There are people who do not believe darts and snooker are sports. There are some who believe that chess and bridge are.
My Collins Modern English Dicitionary informs me that 'sport' is "an individual or group activity pursued for exercise or pleasure, often taking a competitive form" but it seems to me that second 'or' is a bit of a cop-out, and surely would just about qualify any 'game' as a sport.
Whichever other dictionary you might consult will almost certainly supply an equally vague definition of the word.
When I first began working on the introduction of the William Hill Sports Book of the Year almost 30 years ago it didn't take long before my co-founder, John Gaustad, then running the much loved and missed Sports Pages bookshop just off of London's Tottenham Court Road, decided that for the purposes of our new prize, if the judging panel said it was a sport, then sport it would be.
Which was, and still is, fine - but does lead to the occasional clash when one judge believes it is and another believes it isn't!
I am surprised that we have yet to see any books about gaming 'sports' which are now beginning to make an impact, being entered. I suspect it will not be long before that occurs.
The question first raised its head significantly for us when in 1998, Robert Twigger's book, Angry White Pyjamas was our winner. The sub-title of the book, 'An Oxford poet trains with the Tokyo riot police' indicates the unusual nature of the subject matter, and along with the fact that the closest Twigger would ever again come to sport was a book about hunting for a giant snake, shows how difficult a decision it was to decide that it was a worthy winner.
Anyone still disagreeing with that choice should check the book out - it remains a rattling good sporting read.
Once having determined that a book is indeed about sport, I believe that our prize has gradually succeeded in widening the subject options for the author to delve into, and encouraging them to use the sport itself as a jumping off point to address the wider questions posed by and about those disciplines.
Analysis, investigation, confrontation, abuse, social issues, are all amongst the areas confronted by authors writing about sport and they attract readers who would be unlikely to want to read the more traditional rags to riches stories of pampered superstar players with little experience of the real world.
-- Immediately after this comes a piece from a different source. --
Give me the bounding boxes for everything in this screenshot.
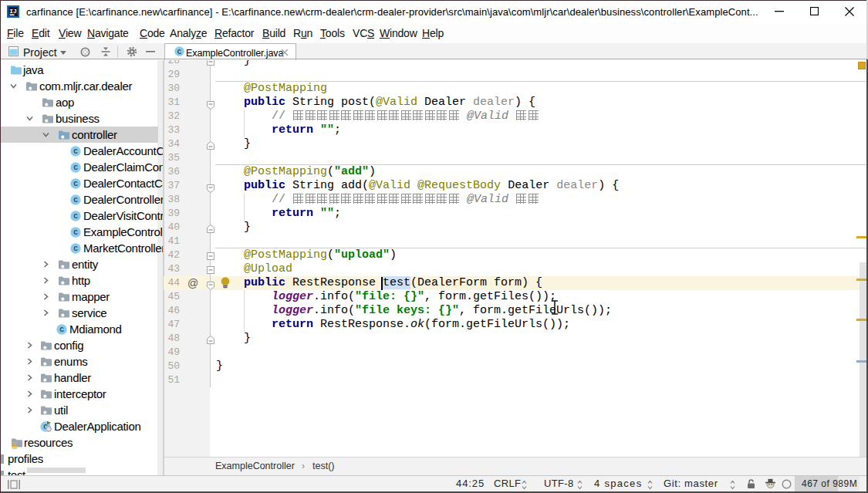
svg-text:C: C — [177, 49, 182, 56]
Or the sixth insightful autobiography of recently retired sportspeople who haven't even written the books themselves - like the one who I heard interviewed on national radio a few years ago being asked by the presenter: "Tell me about your relationship with your brother?"
"No," came the reply. "That's private, I don't talk about it."
"But it's in the book, in chapter four."
"Really? Oh, I haven't actually read the thing."
Sudden end of interview.
Graham Sharpe is co-founder of the William Hill Sports Book of the Year Award and media relations director at William Hill.